ACTIVITY: This exercise asks for every line of the material that includes the word "boutique".

***** MATERIAL FOR THIS TASK

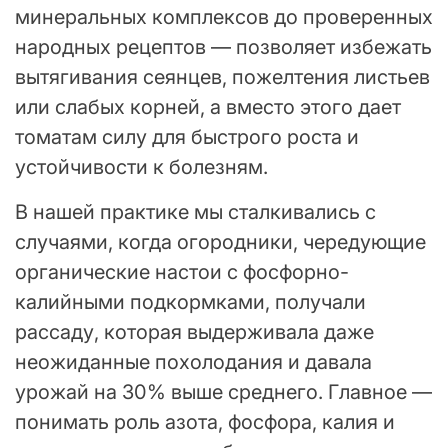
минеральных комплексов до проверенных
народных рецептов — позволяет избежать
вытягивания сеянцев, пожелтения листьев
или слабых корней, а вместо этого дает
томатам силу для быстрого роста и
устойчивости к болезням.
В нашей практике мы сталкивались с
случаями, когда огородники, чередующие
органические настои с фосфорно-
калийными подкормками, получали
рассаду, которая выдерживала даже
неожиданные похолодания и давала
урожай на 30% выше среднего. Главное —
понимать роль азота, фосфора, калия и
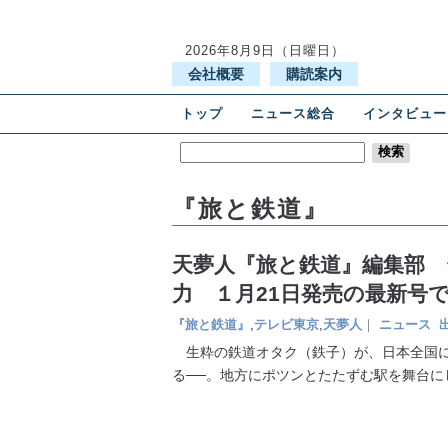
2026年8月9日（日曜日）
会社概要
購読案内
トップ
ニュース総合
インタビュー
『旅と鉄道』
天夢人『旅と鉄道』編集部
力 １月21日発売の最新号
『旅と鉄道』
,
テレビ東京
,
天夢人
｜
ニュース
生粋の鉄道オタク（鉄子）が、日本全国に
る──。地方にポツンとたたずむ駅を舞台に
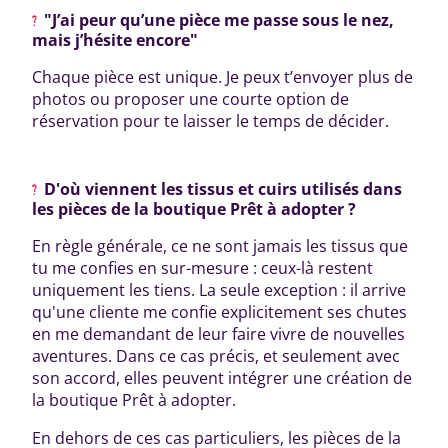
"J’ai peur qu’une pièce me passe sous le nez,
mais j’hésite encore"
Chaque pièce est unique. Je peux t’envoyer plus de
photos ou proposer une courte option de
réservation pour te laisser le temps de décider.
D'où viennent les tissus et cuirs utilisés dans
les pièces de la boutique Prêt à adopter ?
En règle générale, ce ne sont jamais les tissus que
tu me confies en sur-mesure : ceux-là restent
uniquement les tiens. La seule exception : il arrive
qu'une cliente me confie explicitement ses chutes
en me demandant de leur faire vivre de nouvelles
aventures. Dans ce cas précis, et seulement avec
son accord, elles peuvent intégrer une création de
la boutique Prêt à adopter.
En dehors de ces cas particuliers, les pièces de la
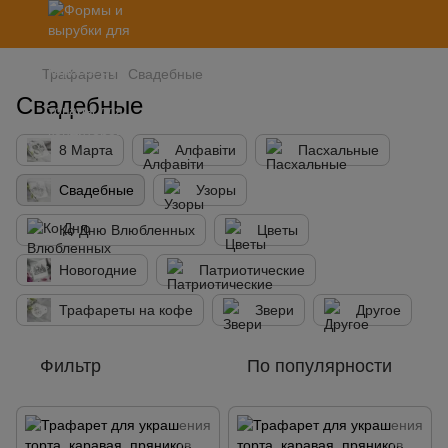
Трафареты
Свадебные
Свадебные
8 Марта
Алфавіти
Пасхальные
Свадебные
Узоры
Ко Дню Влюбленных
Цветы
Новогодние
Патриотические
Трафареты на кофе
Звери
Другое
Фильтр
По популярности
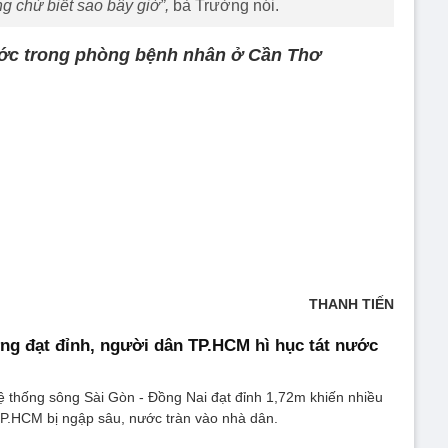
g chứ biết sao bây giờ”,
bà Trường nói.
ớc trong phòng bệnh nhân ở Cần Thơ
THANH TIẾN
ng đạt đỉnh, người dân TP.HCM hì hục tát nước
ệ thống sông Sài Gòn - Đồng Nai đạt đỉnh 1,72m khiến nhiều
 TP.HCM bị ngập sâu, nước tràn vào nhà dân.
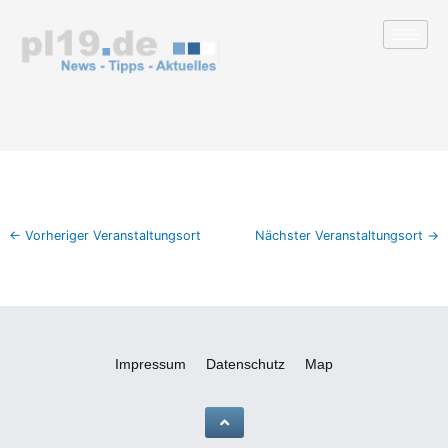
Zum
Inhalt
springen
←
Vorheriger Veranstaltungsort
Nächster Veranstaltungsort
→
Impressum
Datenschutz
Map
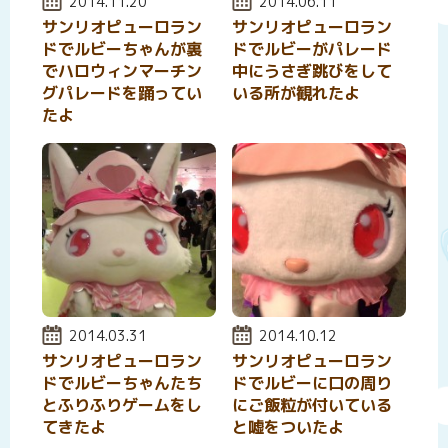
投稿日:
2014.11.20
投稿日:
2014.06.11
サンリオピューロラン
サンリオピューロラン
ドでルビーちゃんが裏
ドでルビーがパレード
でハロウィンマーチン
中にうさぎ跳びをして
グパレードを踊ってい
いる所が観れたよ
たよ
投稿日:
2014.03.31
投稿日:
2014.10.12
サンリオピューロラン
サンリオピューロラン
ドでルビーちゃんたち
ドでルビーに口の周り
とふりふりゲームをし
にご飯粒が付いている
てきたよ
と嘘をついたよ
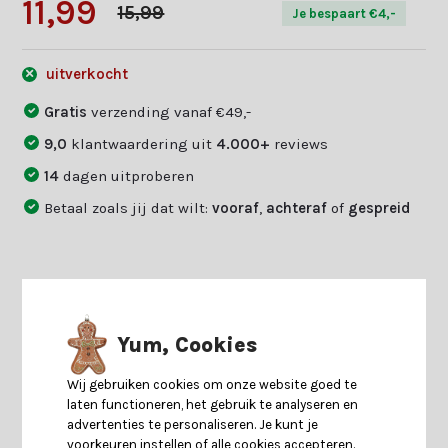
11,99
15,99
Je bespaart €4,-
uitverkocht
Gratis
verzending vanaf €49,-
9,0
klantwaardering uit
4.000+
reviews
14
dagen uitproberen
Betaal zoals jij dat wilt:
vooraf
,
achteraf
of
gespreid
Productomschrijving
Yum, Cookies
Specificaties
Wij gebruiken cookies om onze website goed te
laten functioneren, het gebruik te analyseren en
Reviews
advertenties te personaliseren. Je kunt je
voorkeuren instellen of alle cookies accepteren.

**********
***** MATERIAL FOR THIS TASK

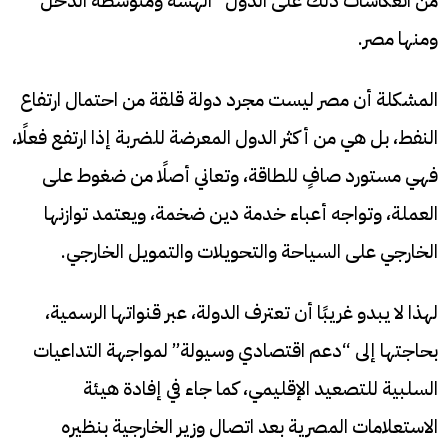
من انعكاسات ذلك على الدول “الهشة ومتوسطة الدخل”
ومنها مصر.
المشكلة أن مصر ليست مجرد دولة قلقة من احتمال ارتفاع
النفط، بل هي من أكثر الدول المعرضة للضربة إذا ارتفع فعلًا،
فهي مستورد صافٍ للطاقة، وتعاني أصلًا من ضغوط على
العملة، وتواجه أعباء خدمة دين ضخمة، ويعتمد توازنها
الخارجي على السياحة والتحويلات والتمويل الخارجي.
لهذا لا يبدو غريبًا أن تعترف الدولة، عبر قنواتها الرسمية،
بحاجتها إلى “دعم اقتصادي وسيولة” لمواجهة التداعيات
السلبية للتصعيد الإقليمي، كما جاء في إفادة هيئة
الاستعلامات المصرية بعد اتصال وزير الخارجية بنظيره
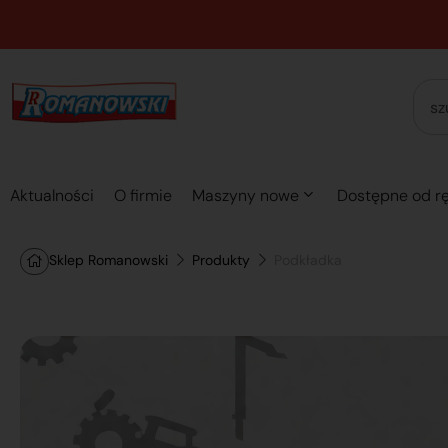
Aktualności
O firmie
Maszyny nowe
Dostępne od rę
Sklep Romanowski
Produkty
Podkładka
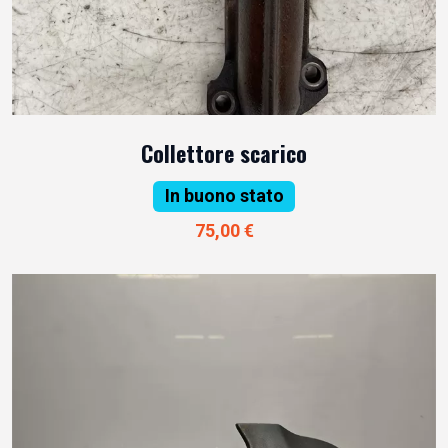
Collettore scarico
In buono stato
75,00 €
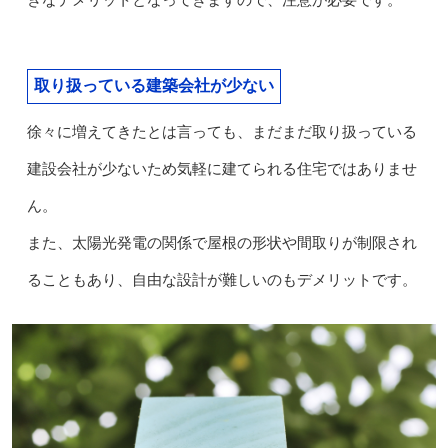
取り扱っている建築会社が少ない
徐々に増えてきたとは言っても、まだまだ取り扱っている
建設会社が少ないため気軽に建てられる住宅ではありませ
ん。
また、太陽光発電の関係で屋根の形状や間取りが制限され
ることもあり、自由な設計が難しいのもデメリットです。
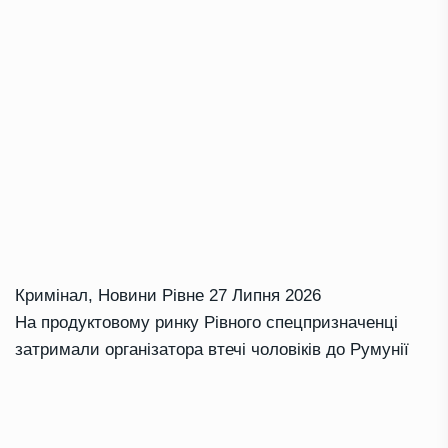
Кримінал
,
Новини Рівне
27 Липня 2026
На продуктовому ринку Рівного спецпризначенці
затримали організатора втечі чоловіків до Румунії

**********

SOLVED PROBLEM:
les pièces de la boutique Prêt à adopter ?
la boutique Prêt à adopter.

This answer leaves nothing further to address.